**The problem:** Among the entries below, find the lines with the word "הדברה" and return them.

**Data extracts:**
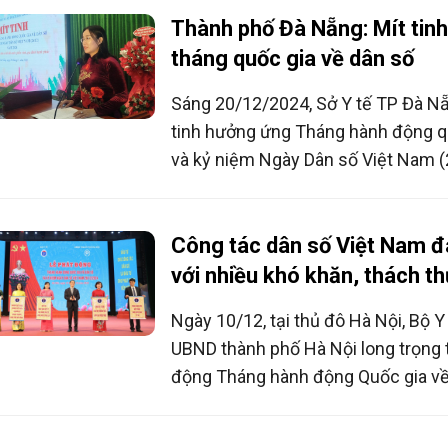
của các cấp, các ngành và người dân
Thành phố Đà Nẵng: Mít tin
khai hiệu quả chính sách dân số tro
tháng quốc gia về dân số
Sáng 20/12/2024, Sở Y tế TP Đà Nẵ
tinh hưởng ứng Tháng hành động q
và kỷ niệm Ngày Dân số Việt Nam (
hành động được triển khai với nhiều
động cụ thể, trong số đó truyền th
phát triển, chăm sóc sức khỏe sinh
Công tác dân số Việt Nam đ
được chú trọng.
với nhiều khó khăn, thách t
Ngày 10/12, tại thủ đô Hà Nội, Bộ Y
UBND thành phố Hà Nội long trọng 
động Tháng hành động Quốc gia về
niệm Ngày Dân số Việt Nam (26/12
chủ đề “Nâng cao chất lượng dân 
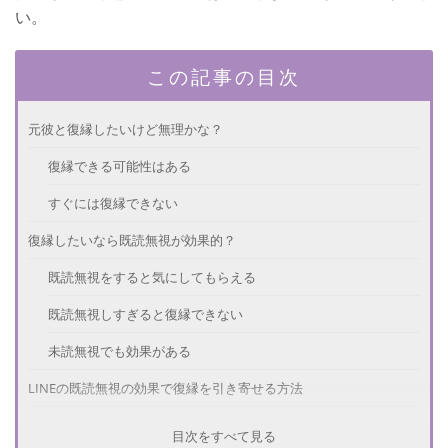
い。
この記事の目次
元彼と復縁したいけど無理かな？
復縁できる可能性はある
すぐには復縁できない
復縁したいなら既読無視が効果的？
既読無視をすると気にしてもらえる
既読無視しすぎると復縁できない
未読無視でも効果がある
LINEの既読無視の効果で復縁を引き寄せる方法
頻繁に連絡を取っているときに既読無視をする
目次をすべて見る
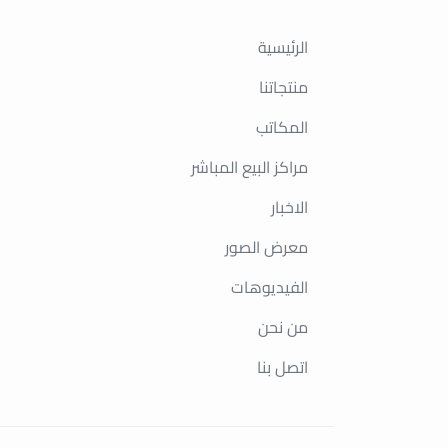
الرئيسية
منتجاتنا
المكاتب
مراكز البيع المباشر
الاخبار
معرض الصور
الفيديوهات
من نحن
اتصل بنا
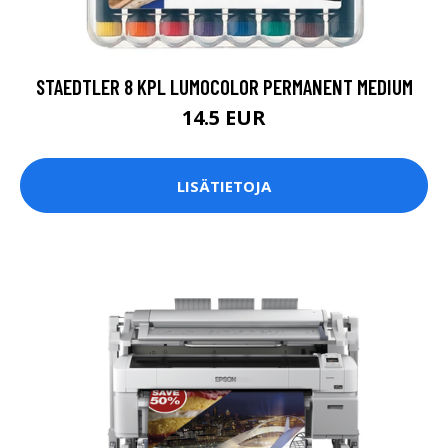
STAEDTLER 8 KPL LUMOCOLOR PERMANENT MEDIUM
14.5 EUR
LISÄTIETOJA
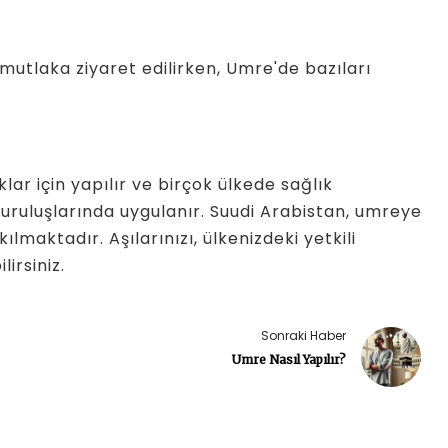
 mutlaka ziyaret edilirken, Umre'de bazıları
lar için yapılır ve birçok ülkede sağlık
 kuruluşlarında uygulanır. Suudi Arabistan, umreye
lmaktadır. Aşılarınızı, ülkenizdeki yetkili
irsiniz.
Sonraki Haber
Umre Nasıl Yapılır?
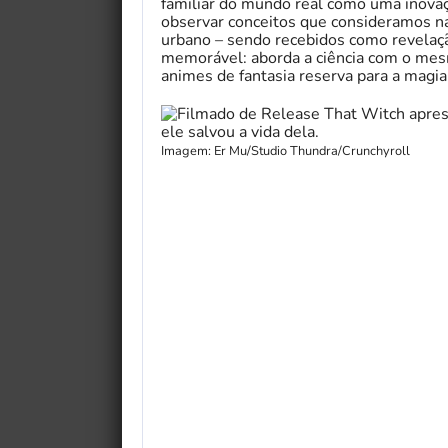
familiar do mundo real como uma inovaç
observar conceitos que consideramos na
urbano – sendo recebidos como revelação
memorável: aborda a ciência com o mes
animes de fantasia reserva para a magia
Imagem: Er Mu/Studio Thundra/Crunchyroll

--

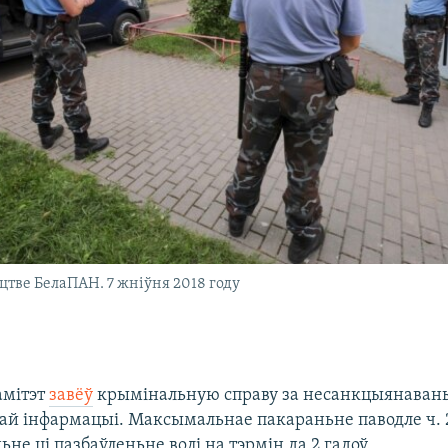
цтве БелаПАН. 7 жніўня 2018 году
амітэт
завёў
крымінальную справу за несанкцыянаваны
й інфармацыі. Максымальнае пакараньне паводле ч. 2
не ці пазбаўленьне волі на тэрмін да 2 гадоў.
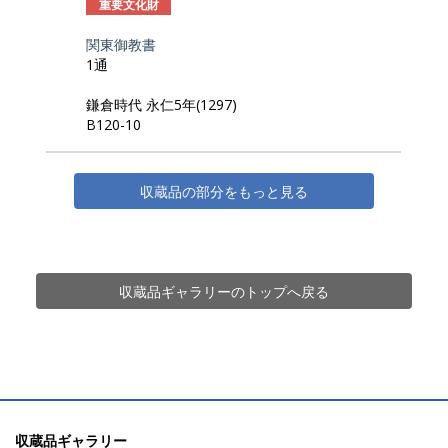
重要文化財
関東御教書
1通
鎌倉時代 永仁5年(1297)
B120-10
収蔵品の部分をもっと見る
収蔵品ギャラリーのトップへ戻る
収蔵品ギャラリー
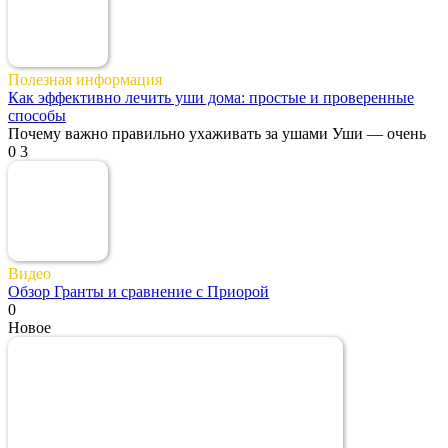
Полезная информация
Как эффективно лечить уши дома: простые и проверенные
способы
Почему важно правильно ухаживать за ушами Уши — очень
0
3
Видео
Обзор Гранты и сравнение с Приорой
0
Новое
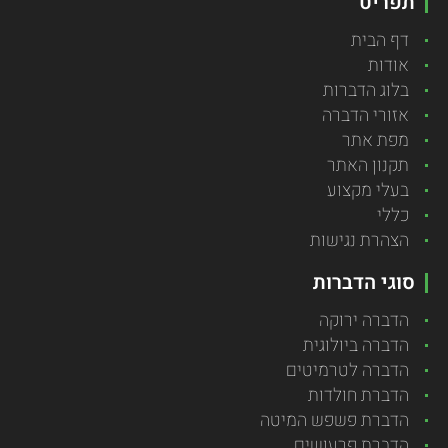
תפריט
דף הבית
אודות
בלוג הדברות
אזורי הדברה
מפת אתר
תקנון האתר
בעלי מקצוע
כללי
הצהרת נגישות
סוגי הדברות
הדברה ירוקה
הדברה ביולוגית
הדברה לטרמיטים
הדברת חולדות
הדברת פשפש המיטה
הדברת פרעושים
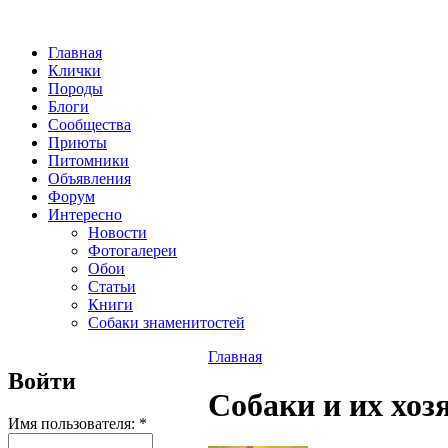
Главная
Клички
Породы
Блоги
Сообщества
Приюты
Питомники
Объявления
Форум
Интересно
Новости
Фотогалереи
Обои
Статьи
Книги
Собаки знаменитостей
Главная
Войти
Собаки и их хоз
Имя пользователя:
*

* * *

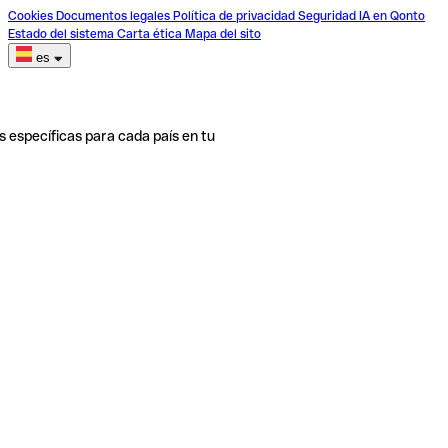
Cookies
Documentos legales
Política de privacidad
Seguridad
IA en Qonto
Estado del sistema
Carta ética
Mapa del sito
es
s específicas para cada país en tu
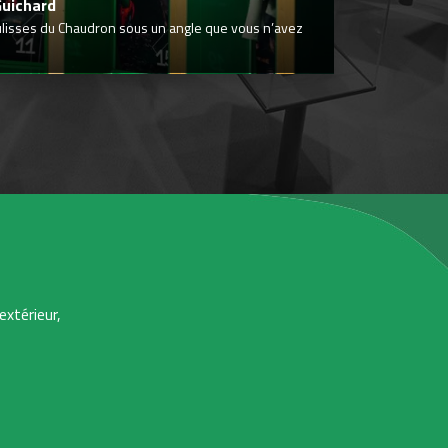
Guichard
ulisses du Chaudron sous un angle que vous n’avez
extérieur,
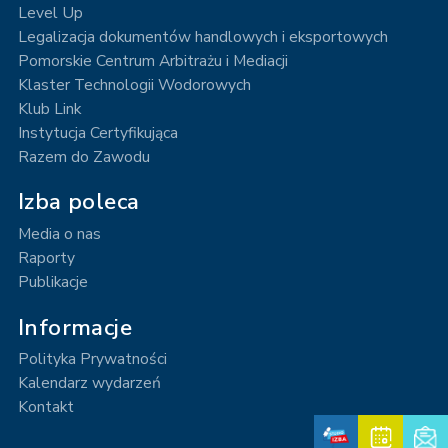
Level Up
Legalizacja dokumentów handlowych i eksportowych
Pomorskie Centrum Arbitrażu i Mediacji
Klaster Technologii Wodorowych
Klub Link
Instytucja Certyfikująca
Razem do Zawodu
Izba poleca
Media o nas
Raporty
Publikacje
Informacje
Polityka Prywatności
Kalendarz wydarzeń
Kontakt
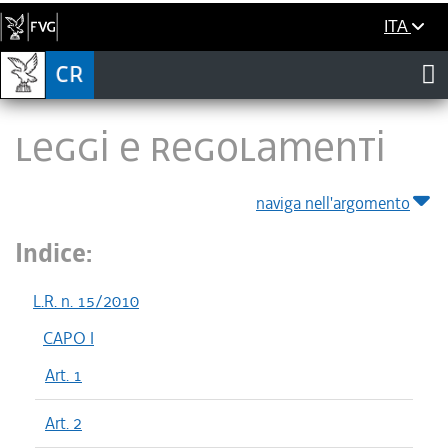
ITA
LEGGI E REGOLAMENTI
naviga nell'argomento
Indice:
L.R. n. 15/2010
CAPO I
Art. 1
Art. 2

**Your solution:**
אזורי הדברה
הדברה ירוקה
הדברה ביולוגית
הדברה לטרמיטים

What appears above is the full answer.